Figure 15.7 (b) shows a partitioning with five external connections; two of the ASICs have three pins; the third has four pins.We might be able to find this arrangement by hand, but for larger systems we need help.

 (a) (b) FIGURE 15.7  Partitioning example. (a) We wish to partition this network into three ASICs with no more than four logic cells per ASIC. (b) A partitioning with five external connections (nets 2, 4, 5, 6, and 8)—the minimum number. (c) A constructed partition using logic cell C as a seed. It is difficult to get from this local minimum, with seven external connections (2, 3, 5, 7, 9,11,12), to the optimum solution of b. (c) Splitting a network into several pieces is a network partitioning problem. In the following sections we shall examine two types of algorithms to solve this problem and describe how they are used in system partitioning. Section 15.7.3 describes constructive partitioning, which uses a set of rules to find a solution. Section 15.7.4 describes iterative partitioning improvement (or iterative partitioning refinement), which takes an existing solution and tries to improve it. Often we apply iterative improvement to a constructive partitioning. We also use many of these partitioning algorithms in solving floorplanning and placement problems that we shall discuss in Chapter 16.

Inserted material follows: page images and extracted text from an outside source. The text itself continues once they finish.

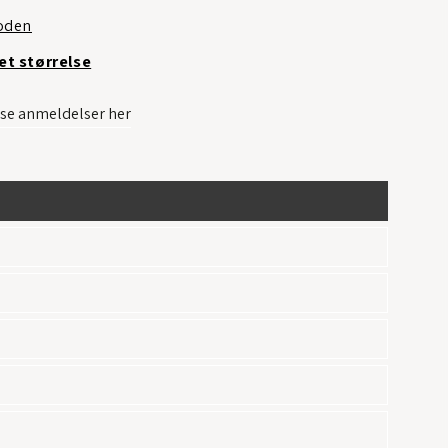
oden
et størrelse
– se anmeldelser her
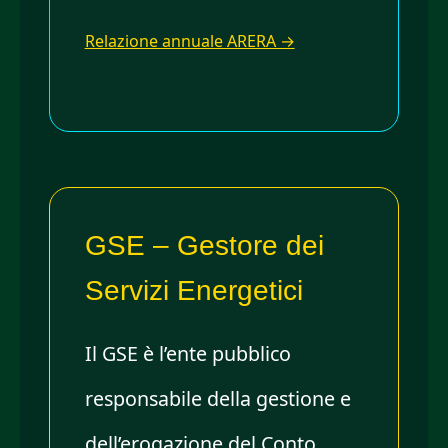
Relazione annuale ARERA →
GSE – Gestore dei
Servizi Energetici
Il GSE è l’ente pubblico
responsabile della gestione e
dell’erogazione del Conto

## 15.7.3  Constructive Partitioning

The most common constructive partitioning algorithms use seed growth or cluster growth. A simple seed-growth algorithm for constructive partitioning consists of the following steps:

1. Start a new partition with a seed logic cell.
2. Consider all the logic cells that are not yet in a partition. Select each of these logic cells in turn.
3. Calculate a gain function, g(m) , that measures the benefit of adding logic cell m to the current partition. One measure of gain is the number of connections between logic cell m and the current partition.
4. Add the logic cell with the highest gain g(m) to the current partition.
5. Repeat the process from step 2. If you reach the limit of logic cells in a partition, start again at step 1.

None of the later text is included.